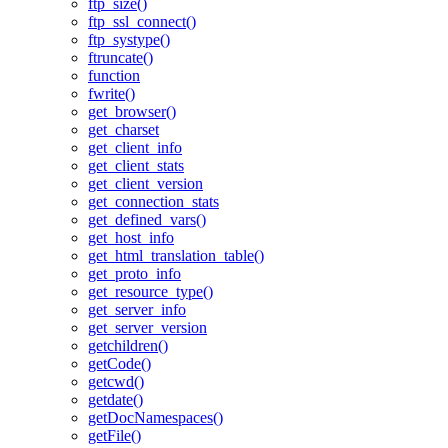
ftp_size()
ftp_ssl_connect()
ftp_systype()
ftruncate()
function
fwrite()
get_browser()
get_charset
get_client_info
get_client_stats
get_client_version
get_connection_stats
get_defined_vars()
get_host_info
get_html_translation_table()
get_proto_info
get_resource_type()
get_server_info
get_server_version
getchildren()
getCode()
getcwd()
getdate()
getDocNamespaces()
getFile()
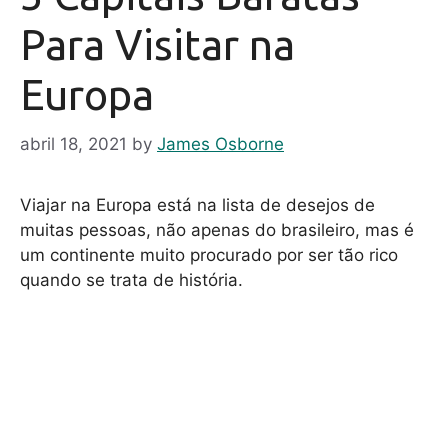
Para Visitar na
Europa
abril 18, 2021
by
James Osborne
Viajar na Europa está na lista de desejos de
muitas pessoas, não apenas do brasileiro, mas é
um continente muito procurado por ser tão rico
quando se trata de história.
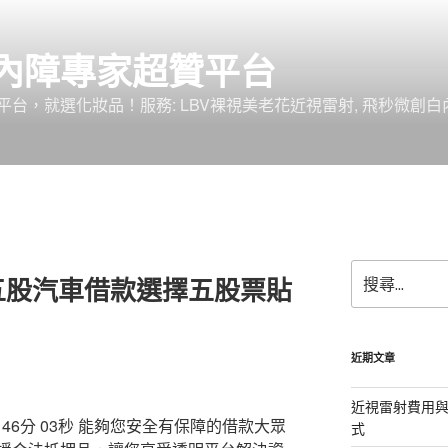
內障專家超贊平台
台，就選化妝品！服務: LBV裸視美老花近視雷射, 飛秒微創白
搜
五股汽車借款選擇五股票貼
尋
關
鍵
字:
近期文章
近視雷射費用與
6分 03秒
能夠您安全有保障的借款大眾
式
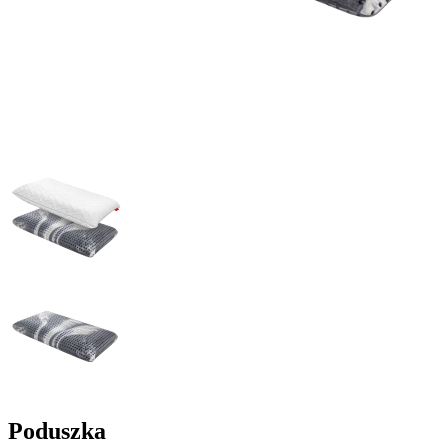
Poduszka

○ ○ ○ ○ ○ ○ ○

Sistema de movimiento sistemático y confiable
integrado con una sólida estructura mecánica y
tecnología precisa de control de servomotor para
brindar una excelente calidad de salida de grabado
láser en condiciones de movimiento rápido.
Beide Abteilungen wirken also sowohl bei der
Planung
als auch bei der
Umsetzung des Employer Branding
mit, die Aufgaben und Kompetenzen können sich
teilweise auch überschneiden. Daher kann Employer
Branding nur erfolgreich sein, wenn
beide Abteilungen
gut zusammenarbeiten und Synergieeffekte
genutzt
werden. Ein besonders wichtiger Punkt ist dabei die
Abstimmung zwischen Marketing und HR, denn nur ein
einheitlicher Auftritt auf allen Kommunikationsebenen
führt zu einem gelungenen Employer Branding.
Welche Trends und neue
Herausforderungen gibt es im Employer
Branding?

○ ○ ○ ○ ○ ○ ○

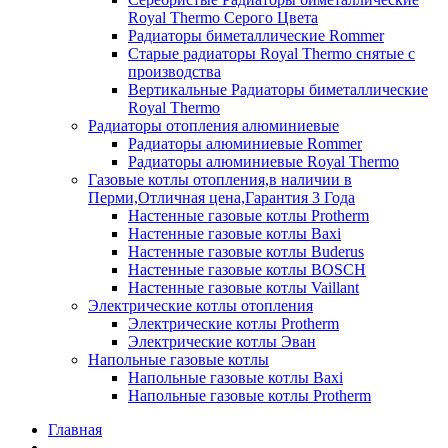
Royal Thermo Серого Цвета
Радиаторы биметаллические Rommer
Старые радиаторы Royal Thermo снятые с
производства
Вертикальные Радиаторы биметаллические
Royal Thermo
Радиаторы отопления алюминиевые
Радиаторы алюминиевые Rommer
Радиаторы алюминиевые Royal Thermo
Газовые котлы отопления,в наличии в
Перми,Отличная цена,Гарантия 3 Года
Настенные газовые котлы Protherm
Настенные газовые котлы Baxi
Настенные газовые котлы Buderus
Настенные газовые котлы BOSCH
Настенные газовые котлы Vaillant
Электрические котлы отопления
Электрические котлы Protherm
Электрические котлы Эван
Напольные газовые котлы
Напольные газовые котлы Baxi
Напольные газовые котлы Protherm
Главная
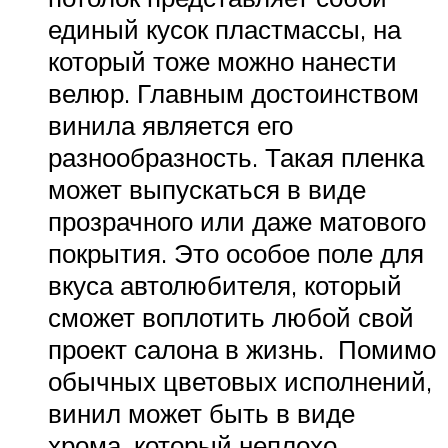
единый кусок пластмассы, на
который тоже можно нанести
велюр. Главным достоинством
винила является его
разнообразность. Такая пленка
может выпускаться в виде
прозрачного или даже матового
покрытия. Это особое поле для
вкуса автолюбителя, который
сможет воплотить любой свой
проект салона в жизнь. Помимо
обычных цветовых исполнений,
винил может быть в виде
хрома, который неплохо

○ ○ ○ ○ ○ ○ ○

Nothing but the lines above from the one containing "Радиаторы биметаллические Rommer" through the one containing "Настенные газовые котлы BOSCH" should appear in the answer, each repeated exactly.

▸ **TASK RESPONSE**:
Радиаторы биметаллические Rommer
Старые радиаторы Royal Thermo снятые с
производства
Вертикальные Радиаторы биметаллические
Royal Thermo
Радиаторы отопления алюминиевые
Радиаторы алюминиевые Rommer
Радиаторы алюминиевые Royal Thermo
Газовые котлы отопления,в наличии в
Перми,Отличная цена,Гарантия 3 Года
Настенные газовые котлы Protherm
Настенные газовые котлы Baxi
Настенные газовые котлы Buderus
Настенные газовые котлы BOSCH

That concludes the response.